Are Google's archives a copyright violation

The search engine Google archives virtually all of the Web pages it indexes, meaning that even if the Web page is taken down by its owner, a cached copy of the Web page (a “snapshot”, as they put it) will remain available to the public on Google’s servers.

How is this not a violation of copyright?

Technically, it is. But no copyright holder has taken them to court over it, so they continue to do it. If the copyright holder contacts Google, Google probably just takes it down to avoid the hassles.

http://www.archive.org is in the same boat, and has removed pages when asked.

http://boards.straightdope.com/sdmb/showthread.php?threadid=191895

I visit a web page. The information downloaded goes to my browser’s cache. I can view that page offline later. Am I violating copyright? Of course not, if you put up something for people to download, you can’t complain when they download it.

Likewise, Google could make a case that they are just downloading and caching content like every other visitor. A reasonable position would be that there is an implied consent for a use like Google’s. Especially since I believe a web page owner can prevent Google indexing if they want by using HTML tags.

The big difference is that Google is redistributing their cache while mine sits on my hard drive, accessable only to people who use my computer. Of course my ISP’s router, or my employer’s proxy server, is also “redistributing” the web page is some sense.

And no one is really sure what that means. Wait for more legislation followed by 20 years of case law to sort it all out.

If they were then wouldn’t any archive be a copyright violation? Such a libraries?
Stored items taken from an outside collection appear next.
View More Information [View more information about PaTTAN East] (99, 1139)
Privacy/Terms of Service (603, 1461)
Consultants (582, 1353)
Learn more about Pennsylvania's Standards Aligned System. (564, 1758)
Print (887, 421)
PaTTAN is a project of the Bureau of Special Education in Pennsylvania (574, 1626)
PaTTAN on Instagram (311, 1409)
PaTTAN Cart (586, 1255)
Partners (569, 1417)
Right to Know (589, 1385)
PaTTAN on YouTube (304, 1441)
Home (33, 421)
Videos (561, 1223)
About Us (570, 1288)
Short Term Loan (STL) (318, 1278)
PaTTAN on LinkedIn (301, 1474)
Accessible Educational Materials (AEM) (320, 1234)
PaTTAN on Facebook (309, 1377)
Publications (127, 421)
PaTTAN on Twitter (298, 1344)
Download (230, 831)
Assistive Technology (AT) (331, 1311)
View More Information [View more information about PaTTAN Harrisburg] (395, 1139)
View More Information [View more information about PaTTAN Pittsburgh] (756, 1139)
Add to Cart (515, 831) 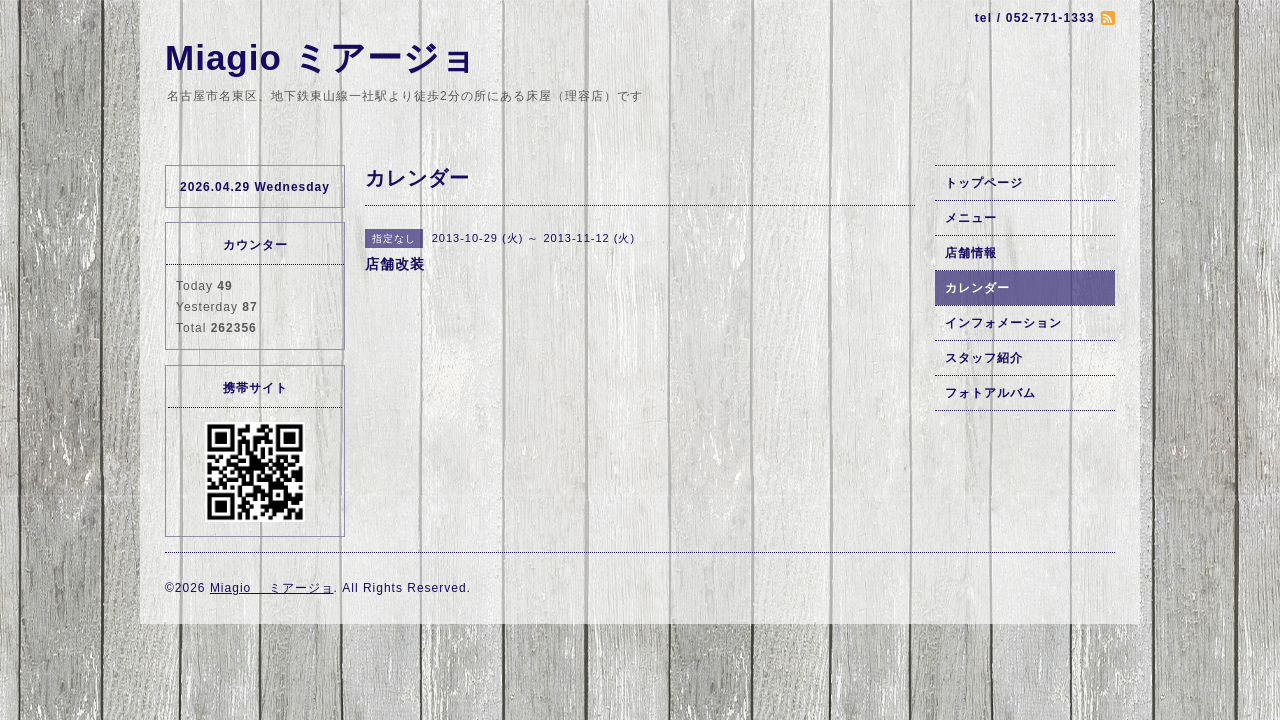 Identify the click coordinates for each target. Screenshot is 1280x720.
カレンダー (977, 288)
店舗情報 (971, 253)
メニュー (971, 218)
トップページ (984, 183)
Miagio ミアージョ (321, 57)
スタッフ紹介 (984, 358)
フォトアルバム (990, 393)
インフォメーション (1003, 323)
A library holds authorized copies of materials.

I can’t let this one go by. Copyright is exactly what it sounds like: the right to copy. It is not a violation of copyright merely to archive materials that one has paid for, which is what libraries do. It would be a violation if a library kept materials that had been copied illegally, but libraries generally don’t do this.

Copyright law is complicated, and depends on precedent as well as on written law. The question of caching has not been tested in court. We can only speculate as to how the courts would rule.

An important difference between a browser cache and the Google cache is that Google makes their cache available to others. It is possible that the courts could rule that local caching is a form of fair use, while making cached copies available to others is not.

Google’s archive is comprised of authorized copies as well. Google’s spider creates a copy in exactly the same way your browser creates a copy in its cache when you view a page. Putting content on a webserver would seem to be tacit approval for creation of those working copies. If Google’s copies constitute infringement, then so does every hit by a browser and the entire web is just an instrument for infringment (except for those rare sites that post PD content).

As Jeff Lichtman points out, the difference between Google’s archive and your browser cache is that Google is redistributing. This is analogous to a library that makes photocopies of their books so nothing is ever unavailable.

IANAL and I’m not going to speculate on how a court would rule on this, but I wanted to point out that there is nothing illegitimate about Google making a copy in the first place. It’s what they do with it afterward which would bear on whether there is copyright infringement or not.

If you have a TradeMark you have to write a letter to people who are using it without permission to protect your right. But if its stored in millions of computers & you don’t write all those people, doesn’t that mean you no longer have the copyright?

Trademarks and Copyrights are completely different. Trademarks must be defended. Copyrights need not be. That means that every instance of trademark infringment can contribute to a dilution of the mark which might eventually mean the owner of the trademark is unable to protect it because it has entered common use (e.g. the owners of Band-Aid and Xerox constantly battle against their generic use to avoid losing their trademark rights). Copyrights are completely different and infringement has no bearing on continued ownership of the rights.